§ Required action
Don't include any picture when you restate the data word for word.

***** Provided records *****

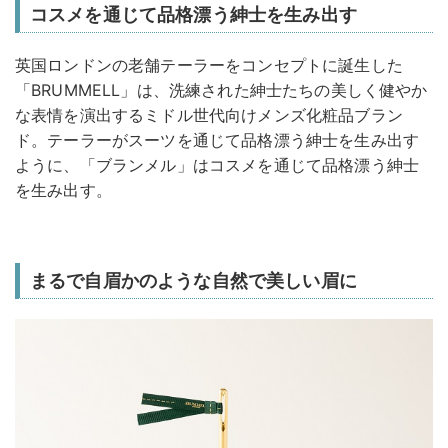
コスメを通じて品格漂う紳士を生み出す
英国ロンドンの老舗テーラーをコンセプトに誕生した
「BRUMMELL」は、洗練された紳士たちの美しく健やか
な表情を演出するミドル世代向けメンズ化粧品ブラン
ド。テーラーがスーツを通じて品格漂う紳士を生み出す
ように、「ブランメル」はコスメを通じて品格漂う紳士
を生み出す。
まるで自眉かのような自然で美しい眉に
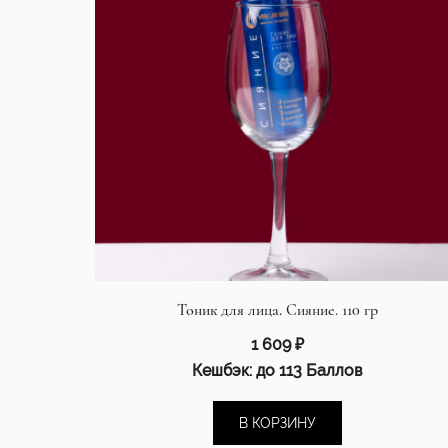
Тоник для лица. Сияние. 110 гр
1 609
₽
Кешбэк:
до 113 Баллов
В КОРЗИНУ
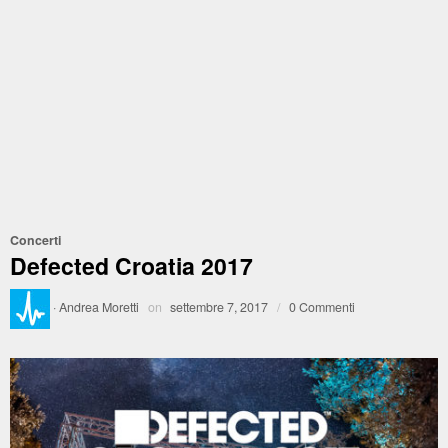
Concerti
Defected Croatia 2017
·
Andrea Moretti
on
settembre 7, 2017
/
0 Commenti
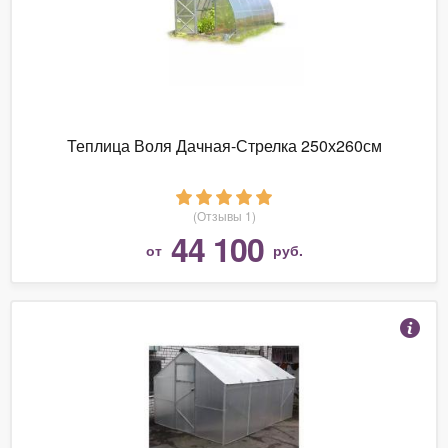
Теплица Воля Дачная-Стрелка 250х260см
(Отзывы 1)
44 100
от
руб.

*****

§ Answer to this problem
コスメを通じて品格漂う紳士を生み出す
英国ロンドンの老舗テーラーをコンセプトに誕生した
「BRUMMELL」は、洗練された紳士たちの美しく健やか
な表情を演出するミドル世代向けメンズ化粧品ブラン
ド。テーラーがスーツを通じて品格漂う紳士を生み出す
ように、「ブランメル」はコスメを通じて品格漂う紳士
を生み出す。
まるで自眉かのような自然で美しい眉に
Тоник для лица. Сияние. 110 гр
1 609
₽
Кешбэк:
до 113 Баллов
В КОРЗИНУ
Concerti
Defected Croatia 2017
·
Andrea Moretti
on
settembre 7, 2017
/
0 Commenti
Теплица Воля Дачная-Стрелка 250х260см
(Отзывы 1)
44 100
от
руб.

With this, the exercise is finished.